According to a report by Valerie Strauss in the “Washington Post,” Secretary Duncan urged Mayor-elect Bill de Blasio not to appoint Joshua Starr, superintendent in Montgomery County, as chancellor of the NYC public schools. This allegedly was Duncan’s revenge for Starr’s public call for a three-year moratorium on standardized testing.
Testing, of course, is the linchpin of Duncan’s Race to the Top. Duncan may be touchy because Race to the Top has no new funding, gets poor results, is losing steam and its luster, or because of growing popular resistance to Common Core, which is a high priority for the Department of Education, even though it is legally prohibited from attempting to influence curriculum or instruction in the nation’s schools.
Why would Duncan intervene in a strictly local personnel decision, which is unusual, to say the least, for a cabinet member?
Jersey Jazzman explains it here.
Bottom line, according to JJ: Duncan is jealous of Starr because he is a real educator, unlike Duncan.
He writes:
“Maybe this is what bothers Duncan the most about Starr: unlike the SecEd, Starr has displayed courage on the thorny issues of tracking, race, and desegregation.
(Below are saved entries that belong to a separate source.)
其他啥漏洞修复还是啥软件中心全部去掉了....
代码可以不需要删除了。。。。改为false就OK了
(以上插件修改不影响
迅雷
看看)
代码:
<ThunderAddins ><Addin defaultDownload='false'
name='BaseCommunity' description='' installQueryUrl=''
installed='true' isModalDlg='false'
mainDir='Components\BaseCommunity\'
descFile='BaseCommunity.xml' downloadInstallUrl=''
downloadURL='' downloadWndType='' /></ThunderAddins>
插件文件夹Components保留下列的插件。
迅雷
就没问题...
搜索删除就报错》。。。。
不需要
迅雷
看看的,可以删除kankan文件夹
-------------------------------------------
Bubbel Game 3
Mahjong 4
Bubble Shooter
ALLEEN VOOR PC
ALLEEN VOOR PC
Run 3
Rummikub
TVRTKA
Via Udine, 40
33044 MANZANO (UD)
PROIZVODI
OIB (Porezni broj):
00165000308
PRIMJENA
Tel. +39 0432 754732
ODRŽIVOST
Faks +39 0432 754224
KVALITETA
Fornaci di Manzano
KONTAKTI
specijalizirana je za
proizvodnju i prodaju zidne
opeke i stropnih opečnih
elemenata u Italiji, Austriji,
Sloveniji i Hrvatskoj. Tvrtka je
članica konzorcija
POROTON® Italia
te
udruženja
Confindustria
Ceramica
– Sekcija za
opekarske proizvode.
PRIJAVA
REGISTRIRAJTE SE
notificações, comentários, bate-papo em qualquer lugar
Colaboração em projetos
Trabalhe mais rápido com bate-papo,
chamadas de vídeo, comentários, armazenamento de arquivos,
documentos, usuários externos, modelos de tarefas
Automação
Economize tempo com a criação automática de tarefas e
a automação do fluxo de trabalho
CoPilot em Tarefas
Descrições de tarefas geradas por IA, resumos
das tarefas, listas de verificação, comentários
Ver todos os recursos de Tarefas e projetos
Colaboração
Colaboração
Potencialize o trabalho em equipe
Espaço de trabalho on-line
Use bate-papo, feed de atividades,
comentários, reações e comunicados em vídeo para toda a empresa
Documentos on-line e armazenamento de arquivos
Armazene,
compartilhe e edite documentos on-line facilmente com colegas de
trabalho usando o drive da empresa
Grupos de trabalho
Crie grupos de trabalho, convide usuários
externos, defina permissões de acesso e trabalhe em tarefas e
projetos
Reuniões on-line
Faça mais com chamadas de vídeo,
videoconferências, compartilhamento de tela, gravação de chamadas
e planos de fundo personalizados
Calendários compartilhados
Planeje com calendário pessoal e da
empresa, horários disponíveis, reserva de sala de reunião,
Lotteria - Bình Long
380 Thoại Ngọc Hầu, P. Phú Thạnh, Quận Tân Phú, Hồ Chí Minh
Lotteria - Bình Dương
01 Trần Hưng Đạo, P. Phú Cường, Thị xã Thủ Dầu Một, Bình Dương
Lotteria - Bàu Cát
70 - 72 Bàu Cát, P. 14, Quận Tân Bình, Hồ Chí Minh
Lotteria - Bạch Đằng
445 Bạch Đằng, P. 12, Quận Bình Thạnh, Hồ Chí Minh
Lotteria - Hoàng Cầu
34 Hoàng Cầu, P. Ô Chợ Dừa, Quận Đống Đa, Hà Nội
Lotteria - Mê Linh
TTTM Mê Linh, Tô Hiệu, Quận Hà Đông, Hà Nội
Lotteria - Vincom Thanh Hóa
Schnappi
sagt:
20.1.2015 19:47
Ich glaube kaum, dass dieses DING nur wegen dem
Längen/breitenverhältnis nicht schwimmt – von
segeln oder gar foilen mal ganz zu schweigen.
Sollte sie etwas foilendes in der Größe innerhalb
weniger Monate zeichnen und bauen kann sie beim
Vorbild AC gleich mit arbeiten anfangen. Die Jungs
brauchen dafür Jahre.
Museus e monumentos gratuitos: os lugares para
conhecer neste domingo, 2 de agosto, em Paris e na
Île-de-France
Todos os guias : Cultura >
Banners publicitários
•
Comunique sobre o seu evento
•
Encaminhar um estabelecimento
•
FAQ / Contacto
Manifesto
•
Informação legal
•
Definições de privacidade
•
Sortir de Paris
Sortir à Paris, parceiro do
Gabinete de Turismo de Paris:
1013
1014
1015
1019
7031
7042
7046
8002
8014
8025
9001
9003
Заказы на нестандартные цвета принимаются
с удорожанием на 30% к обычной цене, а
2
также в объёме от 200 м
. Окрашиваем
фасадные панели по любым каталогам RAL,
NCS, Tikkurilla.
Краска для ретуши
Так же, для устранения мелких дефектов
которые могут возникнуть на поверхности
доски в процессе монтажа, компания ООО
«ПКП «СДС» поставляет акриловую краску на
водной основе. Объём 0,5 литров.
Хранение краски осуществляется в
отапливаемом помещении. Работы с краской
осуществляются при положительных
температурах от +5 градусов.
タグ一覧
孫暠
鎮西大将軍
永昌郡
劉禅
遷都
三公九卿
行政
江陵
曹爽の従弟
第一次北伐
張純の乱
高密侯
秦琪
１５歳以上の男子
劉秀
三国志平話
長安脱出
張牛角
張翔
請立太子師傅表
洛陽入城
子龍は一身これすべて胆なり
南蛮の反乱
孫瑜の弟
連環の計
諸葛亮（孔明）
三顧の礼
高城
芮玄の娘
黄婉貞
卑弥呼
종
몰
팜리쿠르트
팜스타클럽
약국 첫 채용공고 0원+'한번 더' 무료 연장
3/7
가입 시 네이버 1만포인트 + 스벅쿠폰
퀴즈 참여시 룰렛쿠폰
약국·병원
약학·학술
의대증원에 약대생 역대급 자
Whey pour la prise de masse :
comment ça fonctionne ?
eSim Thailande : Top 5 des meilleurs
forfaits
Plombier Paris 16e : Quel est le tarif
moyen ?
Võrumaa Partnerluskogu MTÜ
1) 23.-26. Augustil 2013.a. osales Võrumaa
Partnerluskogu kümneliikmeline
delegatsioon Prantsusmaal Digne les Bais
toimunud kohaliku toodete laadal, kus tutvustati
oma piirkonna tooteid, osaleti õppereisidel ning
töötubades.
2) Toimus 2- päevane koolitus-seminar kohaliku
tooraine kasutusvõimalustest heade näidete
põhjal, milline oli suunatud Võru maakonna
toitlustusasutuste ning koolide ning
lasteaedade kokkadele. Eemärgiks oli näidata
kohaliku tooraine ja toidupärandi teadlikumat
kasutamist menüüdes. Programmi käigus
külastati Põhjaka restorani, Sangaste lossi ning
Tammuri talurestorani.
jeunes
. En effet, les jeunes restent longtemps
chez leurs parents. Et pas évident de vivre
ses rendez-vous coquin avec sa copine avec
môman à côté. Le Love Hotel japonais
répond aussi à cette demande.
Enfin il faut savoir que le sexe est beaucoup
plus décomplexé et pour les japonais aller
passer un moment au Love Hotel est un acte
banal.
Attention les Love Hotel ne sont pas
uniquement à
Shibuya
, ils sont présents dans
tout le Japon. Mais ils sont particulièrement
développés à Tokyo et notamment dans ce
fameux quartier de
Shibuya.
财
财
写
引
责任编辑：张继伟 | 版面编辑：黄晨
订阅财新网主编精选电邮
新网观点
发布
Unlike Duncan, Starr has stood behind teachers, working with them to continue using a model teacher evaluation system, and fighting to keep it even as Duncan pushes his test-based evaluation madness. Unlike Duncan, Starr appears to have the respect of his parents, teachers, and students; even the reformies give him back-handed compliments. And, unlike Duncan, Starr is thoughtful and articulate.”
– See more at: http://jerseyjazzman.blogspot.com/2014/01/the-petty-jealousy-of-arne-duncan.html#sthash.cFpXm5hZ.dpuf

Duncan is a light weight in all ways. I don’t even bother listening to him, except to have a good laugh.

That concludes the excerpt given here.